Sandra and Edward Meyer Cancer Center, Weill Cornell Medicine, New York, NY, USA; Institute for Computational Biomedicine, Weill Cornell Medical College, New York, NY, USA; Department of Physiology and Biophysics, Weill Cornell Medical College, New York, NY, USA; Englander Institute for Precision Medicine, Weill Cornell Medicine, New York, NY, USA.
Sandra and Edward Meyer Cancer Center, Weill Cornell Medicine, New York, NY, USA; Institute for Computational Biomedicine, Weill Cornell Medical College, New York, NY, USA; Weill Cornell Graduate School of Medical Sciences, Weill Cornell Medicine, New York, NY, USA.
Cell Rep Methods. 2023 Sep 25;3(9):100578. doi: 10.1016/j.crmeth.2023.100578. Epub 2023 Sep 5.

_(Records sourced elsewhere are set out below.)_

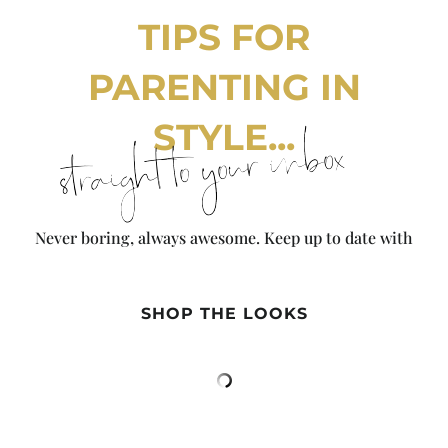
TIPS FOR
PARENTING IN
STYLE...
straight to your inbox
Never boring, always awesome. Keep up to date with
the latest from City Girl Gone Mom.
SHOP THE LOOKS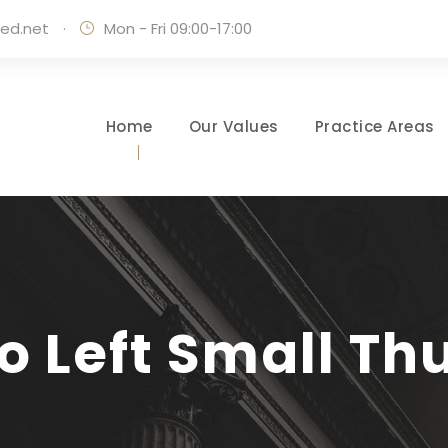
ed.net
·
Mon - Fri 09:00-17:00
Home
Our Values
Practice Areas
io Left Small T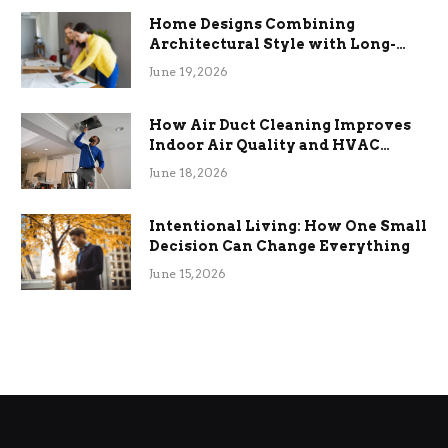
Home Designs Combining
Architectural Style with Long-
Term Functional Benefits
June 19, 2026
How Air Duct Cleaning Improves
Indoor Air Quality and HVAC
Efficiency
June 18, 2026
Intentional Living: How One Small
Decision Can Change Everything
June 15, 2026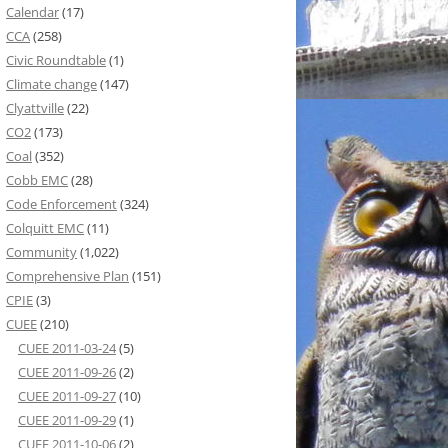
Calendar
(17)
CCA
(258)
Civic Roundtable
(1)
Climate change
(147)
Clyattville
(22)
CO2
(173)
Coal
(352)
Cobb EMC
(28)
Code Enforcement
(324)
Colquitt EMC
(11)
Community
(1,022)
Comprehensive Plan
(151)
CPIE
(3)
CUEE
(210)
CUEE 2011-03-24
(5)
CUEE 2011-09-26
(2)
CUEE 2011-09-27
(10)
CUEE 2011-09-29
(1)
CUEE 2011-10-06
(2)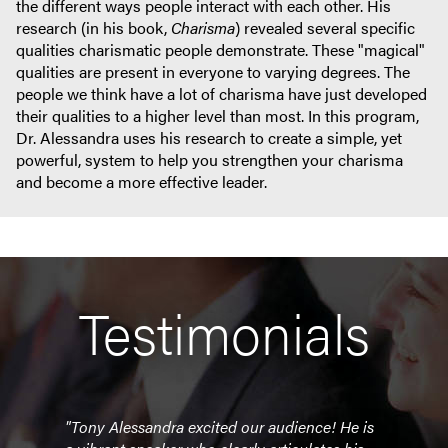
the different ways people interact with each other. His
research (in his book,
Charisma
) revealed several specific
qualities charismatic people demonstrate. These "magical"
qualities are present in everyone to varying degrees. The
people we think have a lot of charisma have just developed
their qualities to a higher level than most. In this program,
Dr. Alessandra uses his research to create a simple, yet
powerful, system to help you strengthen your charisma
and become a more effective leader.
Testimonials
"Tony Alessandra excited our audience! He is
"Tony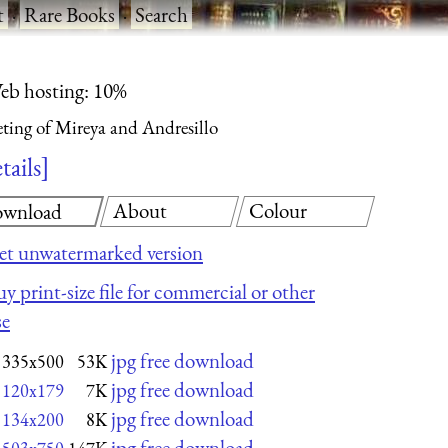
t
·
Rare Books
·
Search
eb hosting: 10%
ting of Mireya and Andresillo
tails
About
Colour
wnload
et unwatermarked version
y print-size file for commercial or other
se
jpg free download
335x500
53K
jpg free download
120x179
7K
jpg free download
134x200
8K
jpg free download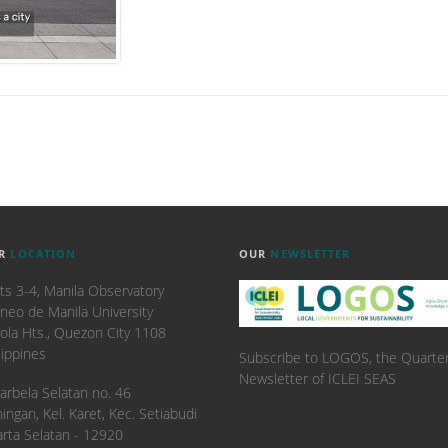
R
LOCATION
OUR
NEWSLETTER
ts 3-4, Manila Observatory
neo de Manila University
ola Hts., Quezon City 1108
lippines
Subscribe to LOGOS, the Quarter
Newsletter of ICLEI SEAS
. Karbela Selatan no. 46
ingan, Kel. Karet, Kec. Setiabudi
arta Selatan - 12920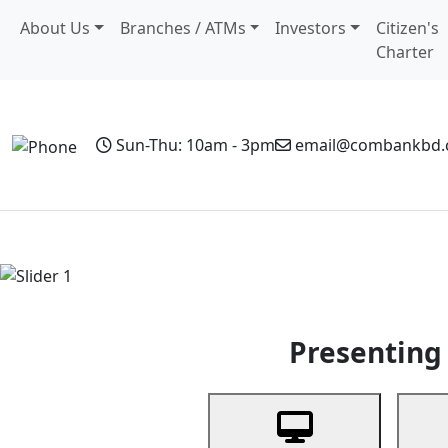
About Us
Branches / ATMs
Investors
Citizen's
Charter
Sun-Thu: 10am - 3pm
email@combankbd
Home
Personal Banking
Business Banking
Non-Resi
Previous
Presenting 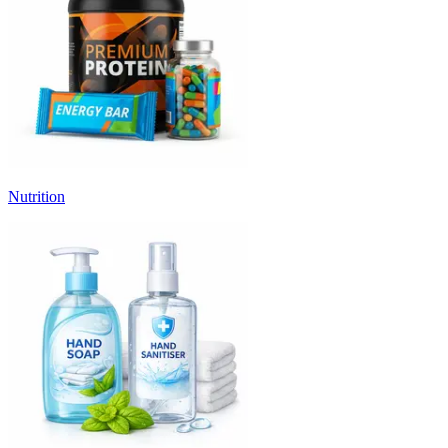
Nutrition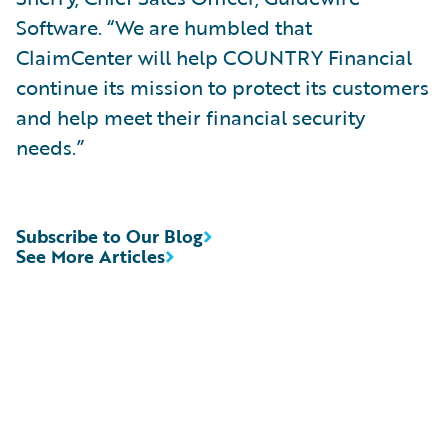
Software. “We are humbled that
ClaimCenter will help COUNTRY Financial
continue its mission to protect its customers
and help meet their financial security
needs.”
Subscribe to Our Blog
See More Articles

Regulatory networks containing enhancer-gene edges define cellular states. Multiple efforts have revealed these networks for reference tissues and cell lines by integrating multi-omics data. However, the methods developed cannot be applied for large patient cohorts due to the infeasibility of chromatin immunoprecipitation sequencing (ChIP-seq) for limited biopsy material. We trained machine-learning models using chromatin interaction analysis with paired-end tag sequencing (ChIA-PET) and high-throughput chromosome conformation capture combined with chromatin immunoprecipitation (HiChIP) data that can predict connections using only assay for transposase-accessible chromatin using sequencing (ATAC-seq) and RNA-seq data as input, which can be generated from biopsies. Our method overcomes limitations of correlation-based approaches that cannot distinguish between distinct target genes of given enhancers or between active vs. poised states in different samples, a hallmark of network rewiring in cancer. Application of our model on 371 samples across 22 cancer types revealed 1,780 enhancer-gene connections for 602 cancer genes. Using CRISPR interference (CRISPRi), we validated enhancers predicted to regulate ESR1 in estrogen receptor (ER)+ breast cancer and A1CF in liver hepatocellular carcinoma.
调控网络包含增强子-基因边缘,定义了细胞状态。通过整合多组学数据,多项研究已经揭示了这些参考组织和细胞系的网络。然而,由于有限的活检材料进行染色质免疫沉淀测序(ChIP-seq)不可行,因此开发的方法无法应用于大型患者队列。我们使用带有配对末端标签测序(ChIA-PET)的染色质相互作用分析和与染色质免疫沉淀相结合的高通量染色体构象捕获(HiChIP)数据,使用仅使用转座酶可及染色质测序(ATAC-seq)和 RNA-seq 数据作为输入的测定来训练机器学习模型,这些数据可以从活检中生成。我们的方法克服了基于相关性方法的局限性,该方法无法区分给定增强子的不同靶基因,也无法区分不同样本中活跃状态与静止状态之间的区别,这是癌症中网络重排的标志。在 22 种癌症类型的 371 个样本上应用我们的模型,揭示了 602 个癌症基因的 1,780 个增强子-基因连接。使用 CRISPR 干扰(CRISPRi),我们验证了预测调节雌激素受体(ER)+乳腺癌中的 ESR1 和肝肝细胞癌中的 A1CF 的增强子。